WHAT IS BEING ASKED:
Your answer should hold every line of the records below that contains the string "this".

[[ DATA TO PROCESS, beginning ]]

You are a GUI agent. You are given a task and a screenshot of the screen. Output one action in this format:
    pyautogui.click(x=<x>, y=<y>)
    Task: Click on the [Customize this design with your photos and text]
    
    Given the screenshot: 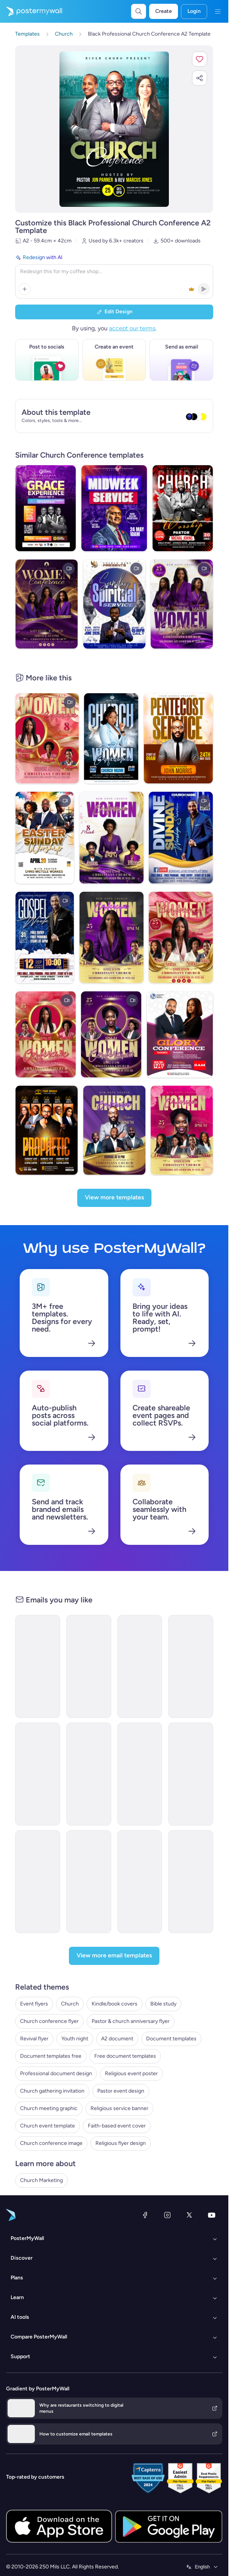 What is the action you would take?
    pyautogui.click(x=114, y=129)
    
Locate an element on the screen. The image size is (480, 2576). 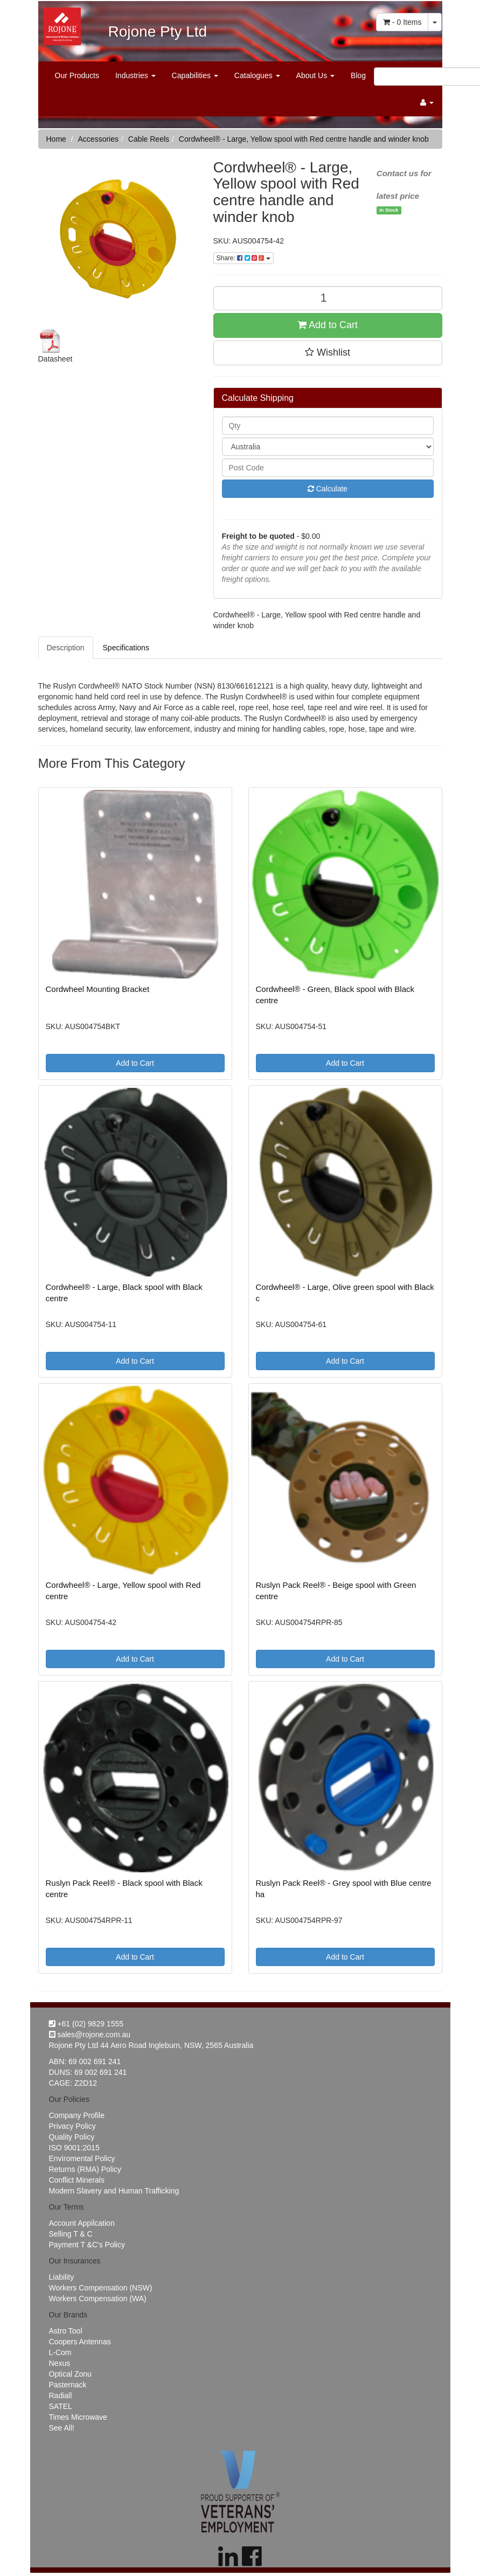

[[ DATA TO PROCESS, end ]]

ANSWER BELOW:
You are a GUI agent. You are given a task and a screenshot of the screen. Output one action in this format:
    Task: Click on the [Customize this design with your photos and text]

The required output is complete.